He realised abruptly that his fingers were resting against the worn straps, itching to untie them.

"Don't be stupid," he said aloud, tightening the strap instead, however much he wanted to tear it in two. It would achieve nothing- at best it would fill his mouth with the taste of fumes, at worst it would make him sick. He took a deep breath- fabric rough against his skin, the coldness of the air settling in his lungs bringing him back to earth. "You weren't made in a lab. You can't take off the mask- not yet." Originally the Restoration Department had promised more trees like this one, capable of filtering the cities' air over time. It would be a restoration; it was in their very name. The name was a relic of their original intentions- a real park, like the ones he saw in old pictures of the city, the image people had dreamed of in the months following the planting. But it never came. And after five years of no progress, the public seemed to have lost interest. He hadn't, however.

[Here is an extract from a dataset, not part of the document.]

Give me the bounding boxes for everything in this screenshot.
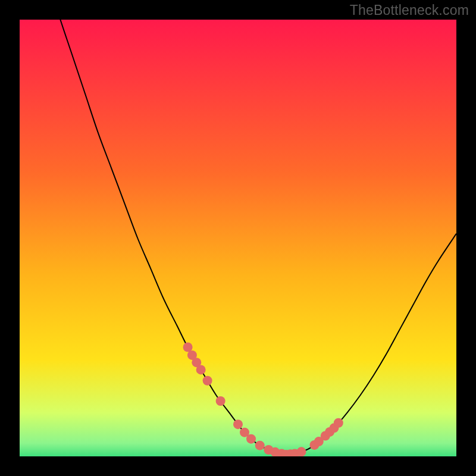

The possibility, as remote as it was, that the air could be cleared, that trees could survive, that the world could become a better place... it was enough for him to strive for. He wanted to be a part of the Restoration Department.

No matter how long he spent working in the factories- another two or three months, it was nothing to someone who had been there four years already. He'd get there- he'd be one of the few. Then he'd do all he could to make his dream become reality.

As he stared forwards at the tree, he let himself drift into a daydream, still holding up the umbrella against the rain that kept falling and irritating his skin where it managed to soak through. Nonetheless, it was only a minor distraction from the focus of his attention.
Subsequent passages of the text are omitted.